Description
In 2016, Boston-based Ethiopian group Debo Band released Ere Gobez, their second and, for now, final LP. The band played a handful of festival dates over the next few years, gradually trailing off into silence. DA Mekonnen, founding member and bandleader, has spent the years since then slowing down. He questioned nearly every foundational element in his life. He got sober, dove deep into film photography, ecology, and astrology, and focused on feeling the deep and difficult feelings contemporary reality gives us so many ways to escape. He also built a solitary music practice from scratch, which he refers to as an “ancestral practice” – a connection to a spirit of independence he traces back through his family. The idea of an ancestral practice is also a nod to his grandmothers, who were each spirit workers involved in zār, a kind of ritual to purge spirit possession with roots in Ethiopia. Mekonnen’s goal in the reset was to “make things with the kind of love you can’t ever take back,” to quote from Jarod K. Anderson, a poet and writer who goes by The Cryptonaturalist and whose work is one of many inspirations behind Mekonnen’s new project, dragonchild.
dragonchild takes the exploration of Ethiopian music Mekonnen began with Debo Band and explodes it into vivid, three-dimensional space. Where Debo called back to the sounds of 1970s Addis and added original material along those same lines, dragonchild shatters traditions and boundaries, incorporating sampled material, field recordings, experiments in high and low fidelity, and the throughline that unites the diverse sounds, layers of Mekonnen’s rich and ecstatic saxophone. “I’ve been thinking a lot about ego death and being willing to let certain things go,” he says. “Things that made you feel good about yourself, made you feel really successful. I think artistically those things can be really dangerous. They can be dangerous crutches.” In moving beyond what brought him success in a fickle industry, he is braving new territory to bring us something more, something vulnerable and alive.

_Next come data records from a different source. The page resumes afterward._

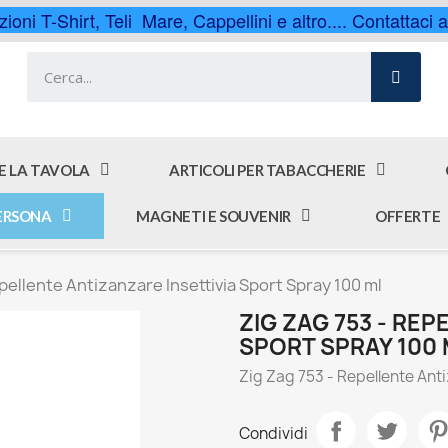
ioni T-Shirt, Teli Mare, Cappellini e altro.... Contattaci
 E LA TAVOLA
ARTICOLI PER TABACCHERIE
PERSONA
MAGNETI E SOUVENIR
OFFERTE
epellente Antizanzare Insettivia Sport Spray 100 ml
ZIG ZAG 753 - RE
SPORT SPRAY 100 
Zig Zag 753 - Repellente Ant
Condividi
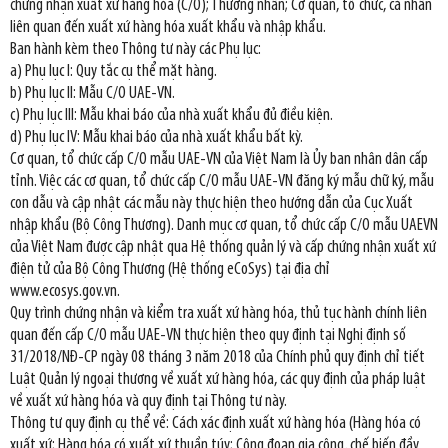
chứng nhận xuất xứ hàng hóa (C/O); Thương nhân; Cơ quan, tổ chức, cá nhân
liên quan đến xuất xứ hàng hóa xuất khẩu và nhập khẩu.
Ban hành kèm theo Thông tư này các Phụ lục:
a) Phụ lục I: Quy tắc cụ thể mặt hàng.
b) Phụ lục II: Mẫu C/O UAE-VN.
c) Phụ lục III: Mẫu khai báo của nhà xuất khẩu đủ điều kiện.
d) Phụ lục IV: Mẫu khai báo của nhà xuất khẩu bất kỳ.
Cơ quan, tổ chức cấp C/O mẫu UAE-VN của Việt Nam là Ủy ban nhân dân cấp
tỉnh. Việc các cơ quan, tổ chức cấp C/O mẫu UAE-VN đăng ký mẫu chữ ký, mẫu
con dẫu và cập nhật các mẫu này thực hiện theo hướng dẫn của Cục Xuất
nhập khẩu (Bộ Công Thương). Danh mục cơ quan, tổ chức cấp C/O mẫu UAEVN
của Việt Nam được cập nhật qua Hệ thống quản lý và cấp chứng nhận xuất xứ
điện tử của Bộ Công Thương (Hệ thống eCoSys) tại địa chỉ
www.ecosys.gov.vn.
Quy trình chứng nhận và kiểm tra xuất xứ hàng hóa, thủ tục hành chính liên
quan đến cấp C/O mẫu UAE-VN thực hiện theo quy định tại Nghị định số
31/2018/NĐ-CP ngày 08 tháng 3 năm 2018 của Chính phủ quy định chỉ tiết
Luật Quản lý ngoại thương về xuất xứ hàng hóa, các quy định của pháp luật
về xuất xứ hàng hóa và quy định tại Thông tư này.
Thông tư quy định cụ thể về: Cách xác định xuất xứ hàng hóa (Hàng hóa có
xuất xứ; Hàng hóa có xuất xứ thuần túy; Công đoạn gia công, chế biến đầy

The name of the project derives from
Haile Gerima’s 2008 film
Teza, the story of an Ethiopian lab researcher who returns to his small village after long sojourns in both Germany and Addis Ababa. Near the end of the film, there is the hopeful but enigmatic line “do not despair – we are children of the dragon,” which evokes the resilience of the people and of the earth. It’s a nod to Erta Ale, the active lava lake in Ethiopia photographed by
Michael Tsegaye for his
Afar series, included as part of the album artwork and recognized instinctively by Mekonnen as “portraits of the dragon.”
Although the seeds of this music were solitary, collaborations abound in the
dragonchild universe, with artists as diverse as ambient producer
claire rousay, the Addis Ababa based multi-instrumentalist
Ethiopian Records, and percussionist
Sunken Cages. These duets fly freely across the borders of genre, stretching out like long late-night conversations between close friends, work created as an expression of community, abundance, and freedom.
The physical form of the record is an eight channel, four LP mix of the final track and centerpiece of the album, a twenty-minute-long saxophone meditation. It is no coincidence that this mix is impossible to listen to alone. In order to experience it fully, you will need three friends and four turntables.
The photograph that occupies the front cover, also taken by Michael Tsegaye, is of another photo, one placed under glass in a cemetery as part of a common practice in Addis Ababa. Over time, water damage cracked and weathered the glass, and at first what you see are the sharp and irregular fractures, rendered with extreme clarity. It is only on second glance that you see the true subject of the portrait, the ghostly ancestor gazing out from the past. “We have to fight for our lives,” Mekonnen says. “That’s the thing that I feel most adamant about. Our creativity is our birthright.” With dragonchild, he gives voice to a new sound, hundreds of years of Ethiopian and American music all resonating at once. “The record feels and breathes to me like the Ethiopian music I’ve been trying to figure out my whole life.”